_The problem:_ Pick out and copy every line below that has the word "feiras".

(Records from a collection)
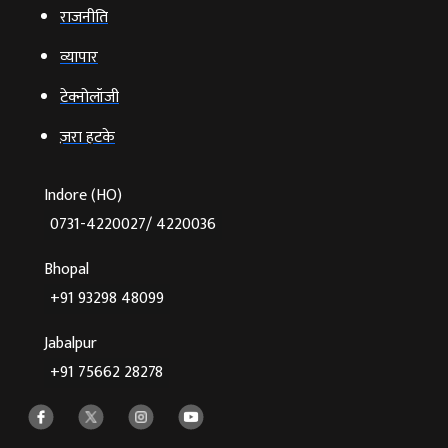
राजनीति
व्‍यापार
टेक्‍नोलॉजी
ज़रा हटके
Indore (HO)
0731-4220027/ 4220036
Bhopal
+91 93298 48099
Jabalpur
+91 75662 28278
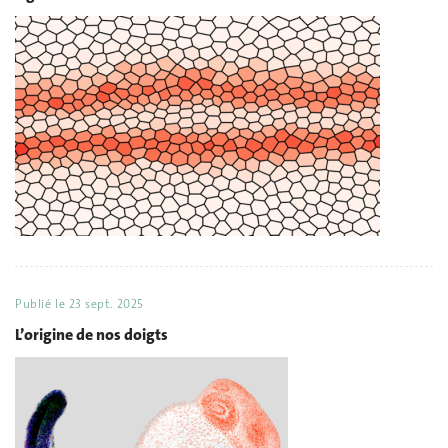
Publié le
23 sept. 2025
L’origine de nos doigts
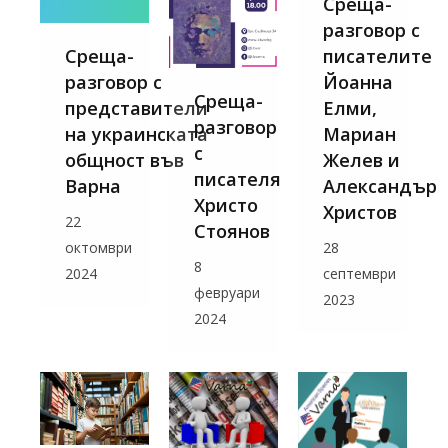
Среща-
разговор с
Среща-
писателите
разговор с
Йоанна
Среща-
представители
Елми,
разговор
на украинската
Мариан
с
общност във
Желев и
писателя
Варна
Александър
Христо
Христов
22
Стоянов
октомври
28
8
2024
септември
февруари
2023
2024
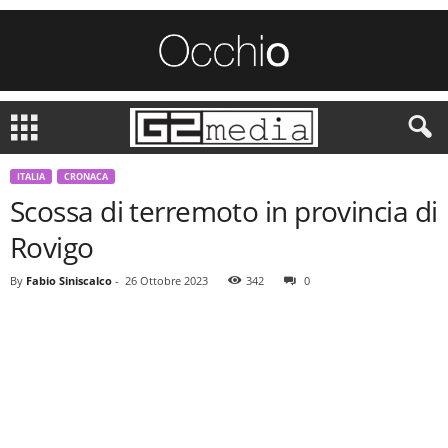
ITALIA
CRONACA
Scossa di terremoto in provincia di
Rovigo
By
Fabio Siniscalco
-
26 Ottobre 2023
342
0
---
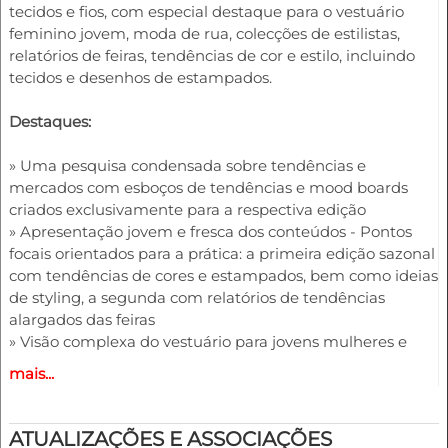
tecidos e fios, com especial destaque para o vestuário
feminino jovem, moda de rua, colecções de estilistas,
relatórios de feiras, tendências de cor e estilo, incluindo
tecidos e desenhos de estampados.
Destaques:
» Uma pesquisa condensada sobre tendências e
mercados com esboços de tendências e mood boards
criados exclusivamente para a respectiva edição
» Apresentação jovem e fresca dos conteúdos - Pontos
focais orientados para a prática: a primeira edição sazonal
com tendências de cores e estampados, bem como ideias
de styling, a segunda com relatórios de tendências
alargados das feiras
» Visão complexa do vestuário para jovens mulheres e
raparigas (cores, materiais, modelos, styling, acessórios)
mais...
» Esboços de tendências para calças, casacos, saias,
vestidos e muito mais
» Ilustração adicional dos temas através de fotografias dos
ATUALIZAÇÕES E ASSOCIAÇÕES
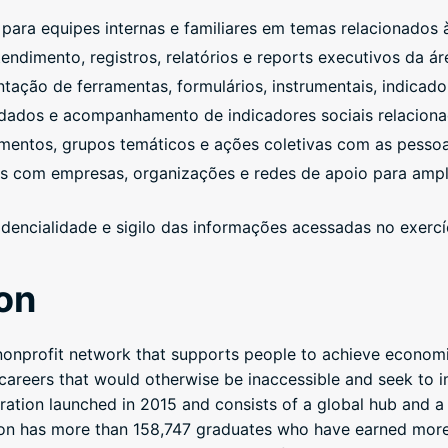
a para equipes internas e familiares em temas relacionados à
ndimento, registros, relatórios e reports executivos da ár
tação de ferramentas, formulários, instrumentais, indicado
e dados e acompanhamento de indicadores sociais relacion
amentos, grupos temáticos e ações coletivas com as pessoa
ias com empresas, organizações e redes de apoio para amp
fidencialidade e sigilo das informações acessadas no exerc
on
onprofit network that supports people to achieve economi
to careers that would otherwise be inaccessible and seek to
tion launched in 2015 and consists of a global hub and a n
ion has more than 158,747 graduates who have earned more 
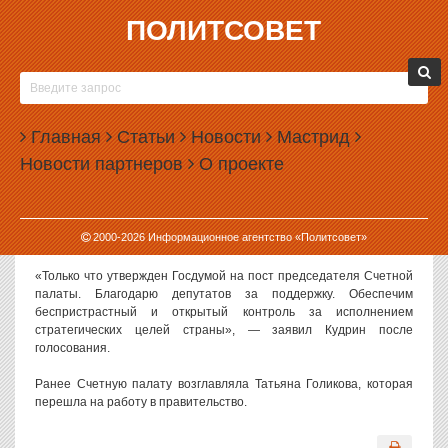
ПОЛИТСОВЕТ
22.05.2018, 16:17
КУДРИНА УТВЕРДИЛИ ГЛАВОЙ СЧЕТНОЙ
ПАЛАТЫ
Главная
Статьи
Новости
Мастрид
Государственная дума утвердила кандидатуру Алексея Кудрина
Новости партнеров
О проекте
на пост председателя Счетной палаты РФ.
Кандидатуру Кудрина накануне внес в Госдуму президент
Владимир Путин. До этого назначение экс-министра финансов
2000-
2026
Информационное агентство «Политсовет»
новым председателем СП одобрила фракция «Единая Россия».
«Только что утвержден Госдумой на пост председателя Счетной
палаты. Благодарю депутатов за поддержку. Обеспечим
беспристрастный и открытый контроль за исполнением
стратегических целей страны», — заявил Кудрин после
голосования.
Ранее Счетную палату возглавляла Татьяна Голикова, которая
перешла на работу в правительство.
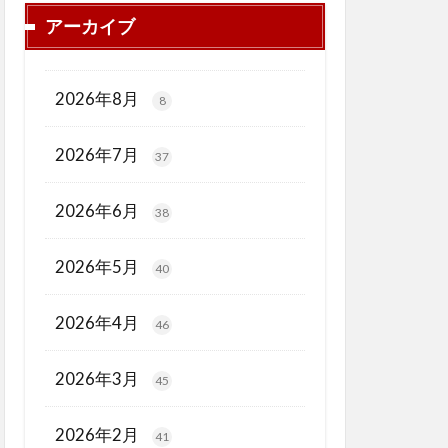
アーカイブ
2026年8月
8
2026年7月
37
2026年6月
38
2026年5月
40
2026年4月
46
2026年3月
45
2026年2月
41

_Answer space:_
relatórios de feiras, tendências de cor e estilo, incluindo
alargados das feiras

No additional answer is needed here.